Shippers are shifting to road and road-air logistics as Middle East disruptions limit traditional transport routes, reports Metro Global from Singapore.
Shippers are increasingly turning to road and road-air logistics to maintain cargo flows as Middle East disruption continues to restrict traditional air and ocean routes, reports Singapore's Metro Global.
Vessel access to the Arabian Gulf has been severely curtailed, and air freight capacity has reduced, prompting significant volumes of cargo to be redirected onto land-based networks. Ports such as Khor Fakkan, Fujairah, Sohar, and Jeddah are acting as key gateways, with cargo trucked onward to markets in the UAE, Saudi Arabia, Qatar, Kuwait, and Bahrain.
The shift is straining overland infrastructure, with trucking demand rising sharply and capacity shortages emerging across Oman, Saudi Arabia, and the UAE. Congestion at contingency ports is extending dwell times, adding pressure on inland transport.

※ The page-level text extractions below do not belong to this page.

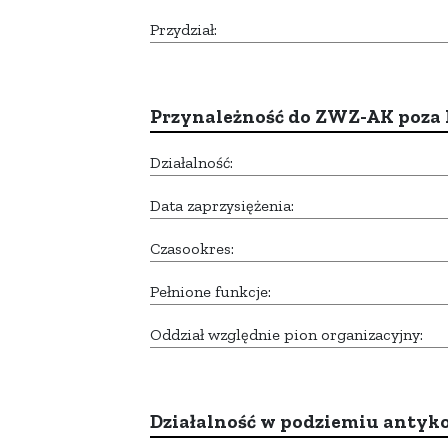
Przydział:
Przynależność do ZWZ-AK poza
Działalność:
Data zaprzysiężenia:
Czasookres:
Pełnione funkcje:
Oddział względnie pion organizacyjny:
Działalność w podziemiu anty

Road-air models are gaining traction as direct air freight remains limited and costly. Cargo is trucked to alternative airport gateways outside affected areas, reconnecting with more stable flight schedules. In some cases, cargo is moved across regions by road before linking with onward air services, reflecting a broader shift toward hybrid transport solutions.
While these approaches keep cargo moving, they add complexity through border crossings, customs, and security checks. Multimodal coordination is becoming critical, with businesses adopting flexible strategies that combine road, air, and ocean services to respond quickly to disruption.
Metro said it is actively supporting customers with road-air and direct road solutions, combining regional trucking, alternative gateways, and multimodal planning to maintain cargo flows in the constrained market.